We don’t think there’s anything wrong with the Prime Minister raising immigration as a subject for debate.
Too often in the past this topic, and the questions it raises over how people from different backgrounds live together, have been ignored by politicians.
Many of them have seen immigration as a potential hot potato and simply swept it aside – but that is wrong.
Make no mistake about it, people are talking about immigration in homes, workplaces and pubs up and down the country.
If politicians don’t get involved, how can we expect them to make meaningful decisions, or shape the agenda to ensure that it’s not just the ignorant and misinformed attitudes that prevail?

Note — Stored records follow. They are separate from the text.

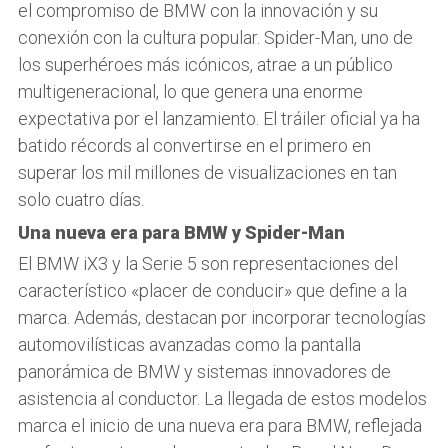
el compromiso de BMW con la innovación y su
conexión con la cultura popular. Spider-Man, uno de
los superhéroes más icónicos, atrae a un público
multigeneracional, lo que genera una enorme
expectativa por el lanzamiento. El tráiler oficial ya ha
batido récords al convertirse en el primero en
superar los mil millones de visualizaciones en tan
solo cuatro días.
Una nueva era para BMW y Spider-Man
El BMW iX3 y la Serie 5 son representaciones del
característico «placer de conducir» que define a la
marca. Además, destacan por incorporar tecnologías
automovilísticas avanzadas como la pantalla
panorámica de BMW y sistemas innovadores de
asistencia al conductor. La llegada de estos modelos
marca el inicio de una nueva era para BMW, reflejada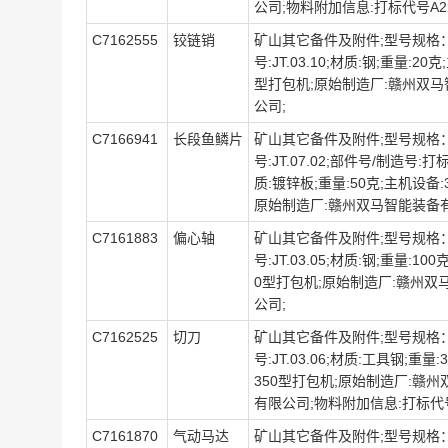
公司;物料附加信息:打标代号A2
C7162555
铰链销
矿山其它备件及附件;型号规格：JT
号:JT.03.10;材质:钢;重量:20
型打包机;原始制造厂:赣州双
公司;
C7166941
长段鱼鳞片
矿山其它备件及附件;型号规格：JT
号:JT.07.02;部件号/制造号:打
质:镀锌板;重量:50克;主机设备:
原始制造厂:赣州双马智能装备
C7161883
偏心轴
矿山其它备件及附件;型号规格：JT
号:JT.03.05;材质:钢;重量:10
0型打包机;原始制造厂:赣州双
公司;
C7162525
切刀
矿山其它备件及附件;型号规格：JT
号:JT.03.06;材质:工具钢;重量
350型打包机;原始制造厂:赣
有限公司;物料附加信息:打标代号
C7161870
气动马达
矿山其它备件及附件;型号规格：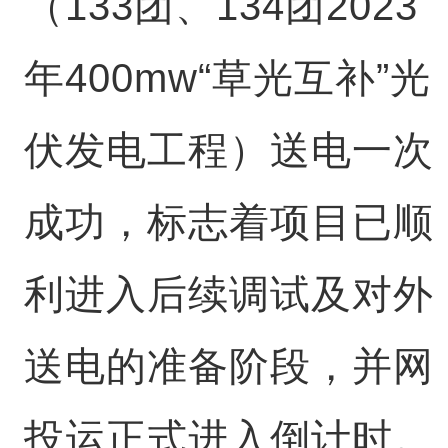
（133团、134团2023
年400mw“草光互补”光
伏发电工程）送电一次
成功，标志着项目已顺
利进入后续调试及对外
送电的准备阶段，并网
投运正式进入倒计时。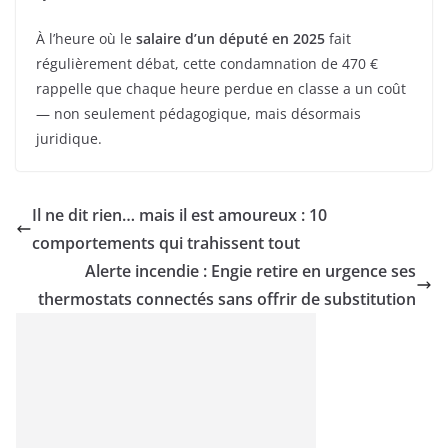
À l’heure où le
salaire d’un député en 2025
fait
régulièrement débat, cette condamnation de 470 €
rappelle que chaque heure perdue en classe a un coût
— non seulement pédagogique, mais désormais
juridique.
Il ne dit rien… mais il est amoureux : 10
comportements qui trahissent tout
Alerte incendie : Engie retire en urgence ses
thermostats connectés sans offrir de substitution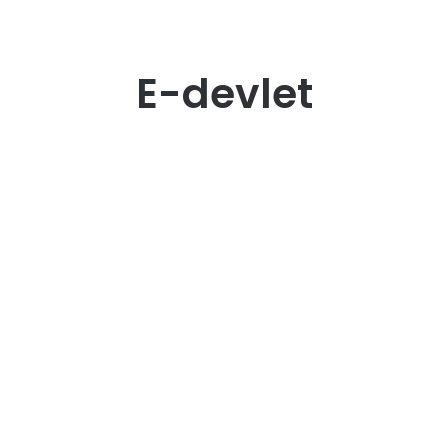
E-devlet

Whether you do or don’t support what David Cameron said yesterday in the speech he delivered in Romsey, what’s clear is the issues he raised are fundamental to the future of this country.
The debate, however, must never be allowed to become a tool used to divide communities.

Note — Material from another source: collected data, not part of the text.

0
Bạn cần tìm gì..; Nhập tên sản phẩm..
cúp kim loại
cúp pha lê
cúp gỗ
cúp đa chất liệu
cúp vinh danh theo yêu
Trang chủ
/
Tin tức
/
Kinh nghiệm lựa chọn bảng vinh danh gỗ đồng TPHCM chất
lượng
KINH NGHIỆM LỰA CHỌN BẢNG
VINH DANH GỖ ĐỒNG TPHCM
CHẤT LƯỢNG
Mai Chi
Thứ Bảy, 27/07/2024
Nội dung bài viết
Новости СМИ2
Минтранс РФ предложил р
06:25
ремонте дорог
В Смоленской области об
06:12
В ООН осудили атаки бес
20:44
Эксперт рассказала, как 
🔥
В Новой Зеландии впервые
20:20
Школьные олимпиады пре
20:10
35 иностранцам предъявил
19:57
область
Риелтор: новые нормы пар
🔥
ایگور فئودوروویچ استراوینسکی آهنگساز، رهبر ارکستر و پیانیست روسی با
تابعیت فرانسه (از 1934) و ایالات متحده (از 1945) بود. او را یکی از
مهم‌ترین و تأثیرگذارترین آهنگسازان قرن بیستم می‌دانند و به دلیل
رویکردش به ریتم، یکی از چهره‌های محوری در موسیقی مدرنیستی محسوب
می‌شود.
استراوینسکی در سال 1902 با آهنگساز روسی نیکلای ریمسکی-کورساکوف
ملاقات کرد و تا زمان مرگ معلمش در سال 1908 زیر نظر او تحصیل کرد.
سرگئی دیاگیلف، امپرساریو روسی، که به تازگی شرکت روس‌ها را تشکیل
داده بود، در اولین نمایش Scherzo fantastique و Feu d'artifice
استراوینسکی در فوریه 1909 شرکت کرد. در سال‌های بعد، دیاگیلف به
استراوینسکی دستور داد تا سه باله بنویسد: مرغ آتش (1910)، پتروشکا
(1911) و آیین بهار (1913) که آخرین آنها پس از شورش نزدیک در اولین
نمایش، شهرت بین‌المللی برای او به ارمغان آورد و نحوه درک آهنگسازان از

On that point, we should remind ourselves we are called the United Kingdom – even if in some towns and cities that unity might feel like it is missing at times.

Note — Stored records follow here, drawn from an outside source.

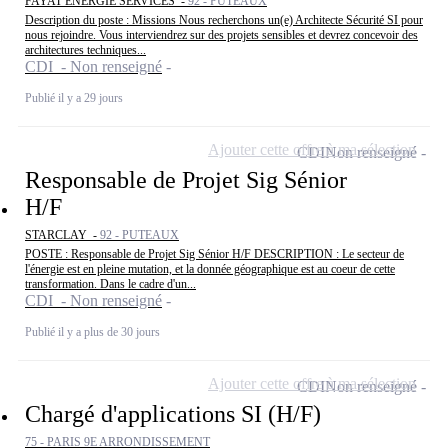
FAYAT ENERGIE SERVICES -
92 - PUTEAUX
Description du poste : Missions Nous recherchons un(e) Architecte Sécurité SI pour
nous rejoindre. Vous interviendrez sur des projets sensibles et devrez concevoir des
architectures techniques...
CDI - Non renseigné
Publié il y a 29 jours
Ajouter cette offre à ma sélection
CDI
Non renseigné
Responsable de Projet Sig Sénior
H/F
STARCLAY -
92 - PUTEAUX
POSTE : Responsable de Projet Sig Sénior H/F DESCRIPTION : Le secteur de
l'énergie est en pleine mutation, et la donnée géographique est au coeur de cette
transformation. Dans le cadre d'un...
CDI - Non renseigné
Publié il y a plus de 30 jours
Ajouter cette offre à ma sélection
CDI
Non renseigné
Chargé d'applications SI (H/F)
75 - PARIS 9E ARRONDISSEMENT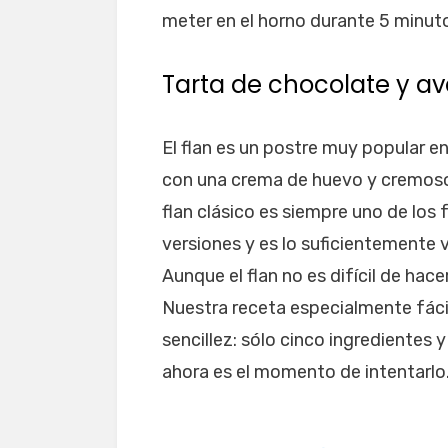
meter en el horno durante 5 minutos
Tarta de chocolate y av
El flan es un postre muy popular 
con una crema de huevo y cremoso, 
flan clásico es siempre uno de los
versiones y es lo suficientemente
Aunque el flan no es difícil de hace
Nuestra receta especialmente fáci
sencillez: sólo cinco ingredientes 
ahora es el momento de intentarlo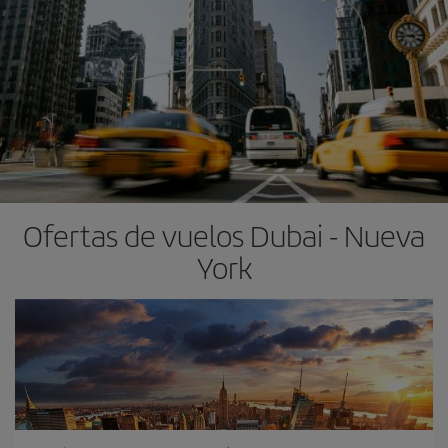
Ofertas de vuelos Dubai - Nueva
York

We might be an island nation but we’ve always prided ourselves on playing a role on the world’s stage and that’s meant we’ve been a safe haven for those needing to seek asylum. We’ve also seen the benefits immigration can bring to our economy and communities as a whole.
There’s sometimes a perception that even talking about immigration policy can be inflammatory.
That shouldn’t be the case, because finding a better way for people to live together is definitely worth talking about.
It’s a shame, therefore, that Muslim community leader Yasin Rahim did not find the door held wide open for him when he asked to be able to attend yesterday’s event.
Without casting any aspersions on the people of Romsey, we do question whether a more multi-cultural location would have been a wiser choice in order for Mr Cameron to reach out to everyone in the community.